If the U.S. economy can grow and grow independently of the relative prosperity of the vast majority of humans trying to eke out a living within it—see the opening bullet point and the charts above—then the only point of economic growth is to increase the incomes and wealth of those at the top. Indeed, that's exactly what we've seen over the last 30 years. If this were not the case, then we would have observed a decrease or no change in inequality over that period. We do not see that, indeed, we see its opposite. Economically speaking, there is no "rising tide lifting all boats" to use Jack Kennedy's splendid phrase.
-
Having established the raison d'etre for economic growth in America over the last 30 years, we may now ask, outside of supporting mere subsistence, what is the reason for having an economy at all? What's the economy for?
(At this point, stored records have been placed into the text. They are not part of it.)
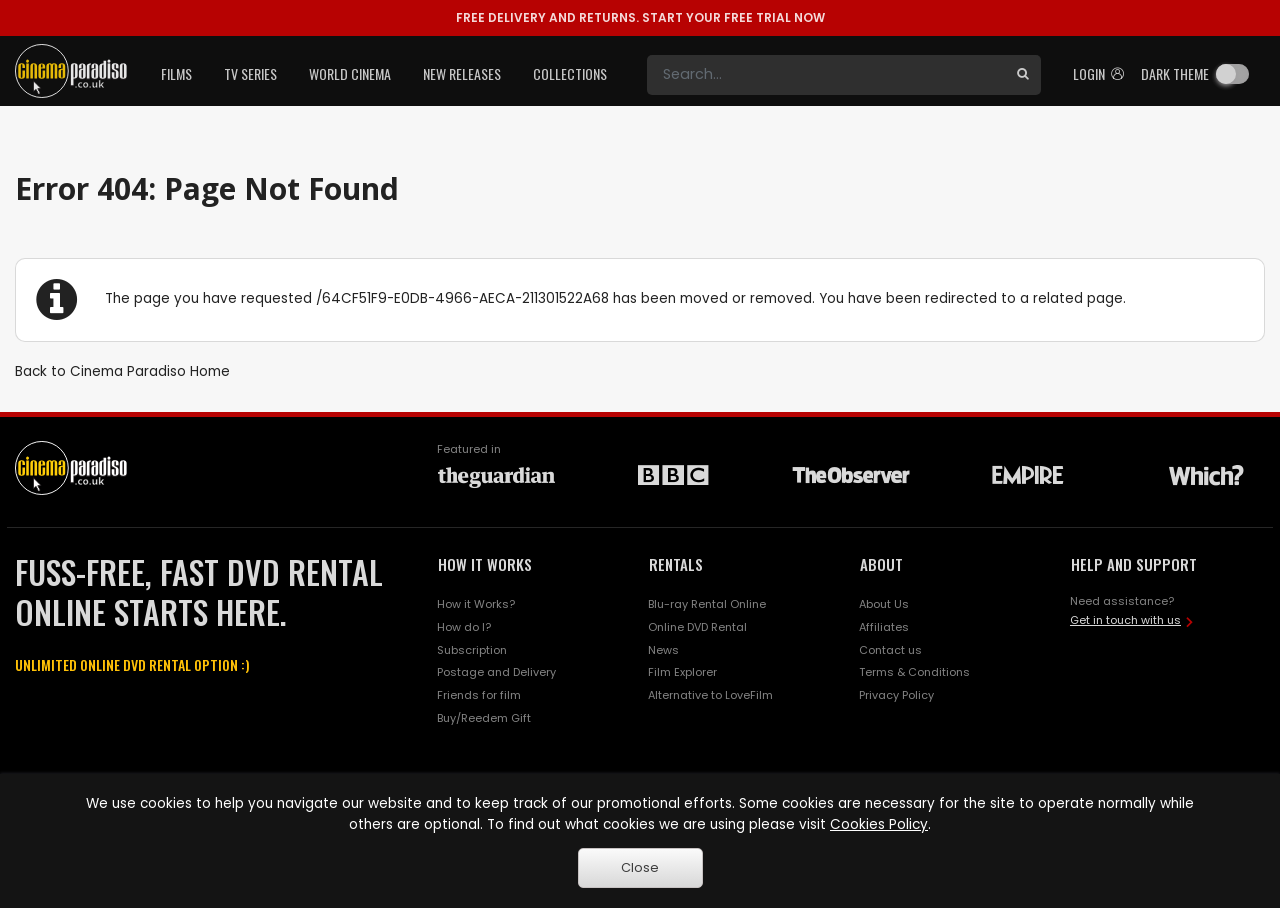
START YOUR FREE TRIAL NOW (640, 17)
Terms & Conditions (914, 672)
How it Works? (476, 604)
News (663, 650)
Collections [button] (570, 73)
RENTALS (676, 564)
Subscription (472, 650)
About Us (884, 604)
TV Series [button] (250, 73)
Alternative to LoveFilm (710, 695)
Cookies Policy (879, 824)
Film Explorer (682, 672)
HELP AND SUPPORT (1134, 564)
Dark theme (1175, 73)
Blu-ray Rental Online (707, 604)
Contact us (890, 650)
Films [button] (176, 73)
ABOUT (881, 564)
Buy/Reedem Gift (484, 718)
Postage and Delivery (496, 672)
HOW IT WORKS (485, 564)
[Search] (826, 75)
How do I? (464, 627)
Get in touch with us (1125, 620)
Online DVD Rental (697, 627)
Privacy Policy (896, 695)
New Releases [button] (462, 73)
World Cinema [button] (350, 73)
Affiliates (884, 627)
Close (640, 867)
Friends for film (479, 695)
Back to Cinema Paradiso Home (122, 371)
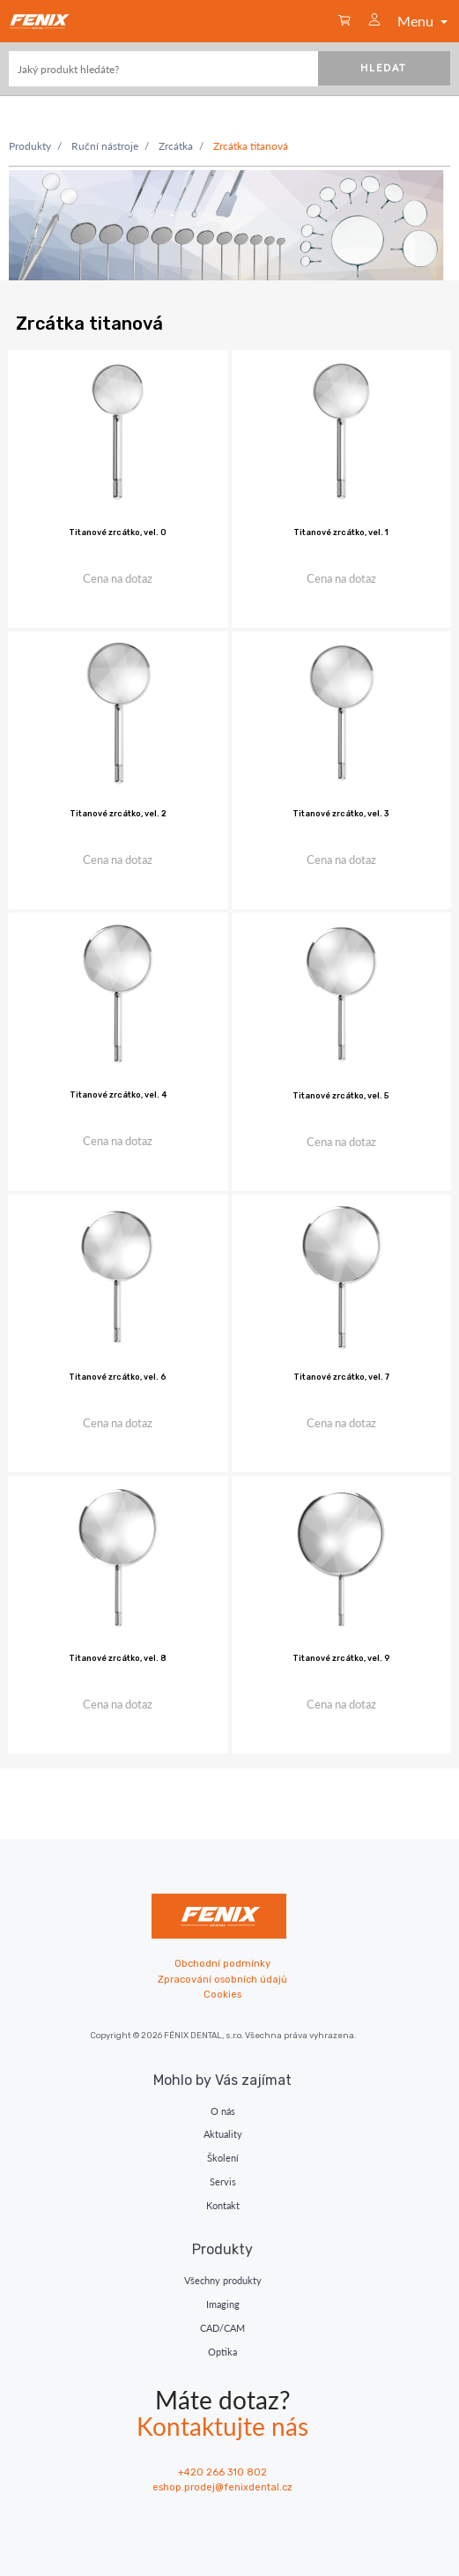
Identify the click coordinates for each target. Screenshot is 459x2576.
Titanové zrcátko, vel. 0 (118, 532)
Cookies (222, 1994)
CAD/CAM (222, 2328)
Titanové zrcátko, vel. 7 (341, 1377)
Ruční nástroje (104, 146)
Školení (223, 2157)
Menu (424, 20)
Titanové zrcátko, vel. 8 (118, 1658)
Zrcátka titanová (250, 146)
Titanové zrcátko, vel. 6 (118, 1377)
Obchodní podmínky (222, 1963)
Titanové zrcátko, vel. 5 (340, 1095)
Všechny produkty (223, 2280)
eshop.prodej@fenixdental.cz (222, 2487)
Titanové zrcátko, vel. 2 (118, 813)
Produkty (30, 146)
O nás (223, 2111)
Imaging (223, 2304)
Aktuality (223, 2134)
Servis (223, 2181)
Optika (222, 2351)
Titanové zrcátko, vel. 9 (341, 1658)
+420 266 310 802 (222, 2472)
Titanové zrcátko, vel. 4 (118, 1095)
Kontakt (223, 2205)
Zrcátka (176, 146)
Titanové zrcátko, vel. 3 (340, 813)
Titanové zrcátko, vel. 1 (341, 532)
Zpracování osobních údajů (222, 1979)
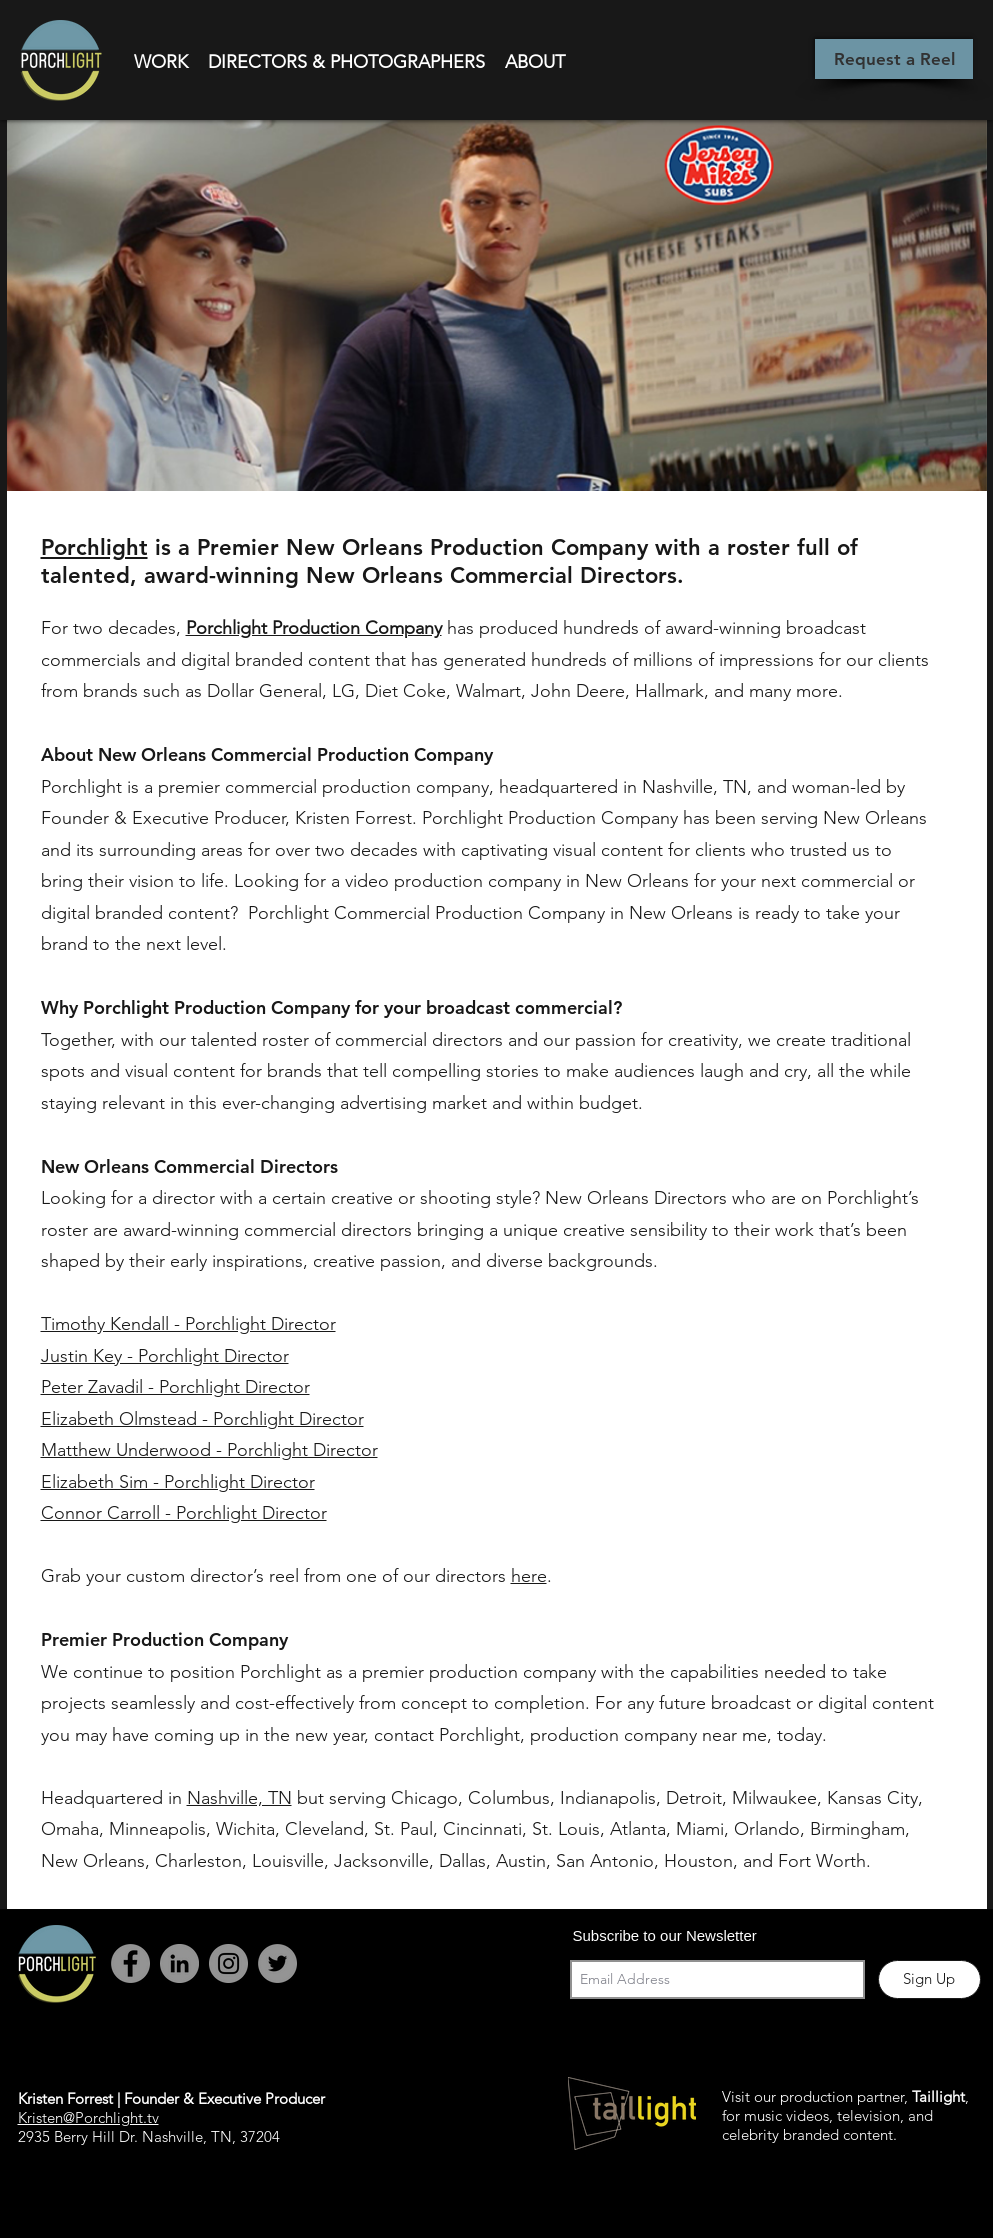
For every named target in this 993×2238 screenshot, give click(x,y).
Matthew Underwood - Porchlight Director (209, 1450)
It would appear that the main function of the U.S. economy is to support, reinforce and reward a societal arrangement which consists of a hierarchy of lords (the monied elites, whose wealth always increases), vassals (those who profitably serve them) and serfs (peasants, everybody else), something very much like what existed in Medieval Europe (ignoring irrelevant structural differences with feudal systems).
-
Therefore, supporting economic growth in the U.S. (as most everyone does) without also promoting a more equitable distribution of the wealth & income (as hardly anyone does) is tantamount to championing a modern version of Medieval feudal arrangements. And we are further encouraged to believe that such an arrangement represents Progress, although that bullshit story is getting harder and harder to maintain as time goes on.
-
And, oh yeah, I forgot — now you can buy iPhones (or similar smart phones) and pay outsized monthly subscription fees to service providers so you can text and tweet your brains out. You weren't able to do that 10 years ago, so that's another function of modern economies. Somebody is getting rich off that shit, but you can believe me when I say this: it isn't you.
The obvious "solution" to worsening inequality is to get "consumers" to watch more TV, go see more comic book movies, or play more video games to make sure they don't notice, improbable as that seems, that they've been getting royally screwed for the past 30 years. Young adults in particular must be distracted from the fact that many of them do not (and will not) have a pot to piss in. Maybe they can text or tweet about it.
All this sums up the relationship between inquality and growth, at least in the United States. There's no need for the laudable Center for Equitable Growth to get cracking on the teasing that relationship out. And if the fix is in, as it clearly is, then who cares? Talk about missing the forest for the trees!
Sigh. Humans. John Cassidy. All the others. Reality isn't their strong suit, is it?
Well as George Carlin said "when you're born you get a ticket to the freak show, and if you're born in America you get a front row seat"
Economics is better described as a religion than as a science. You have to accept what they say on faith, not facts.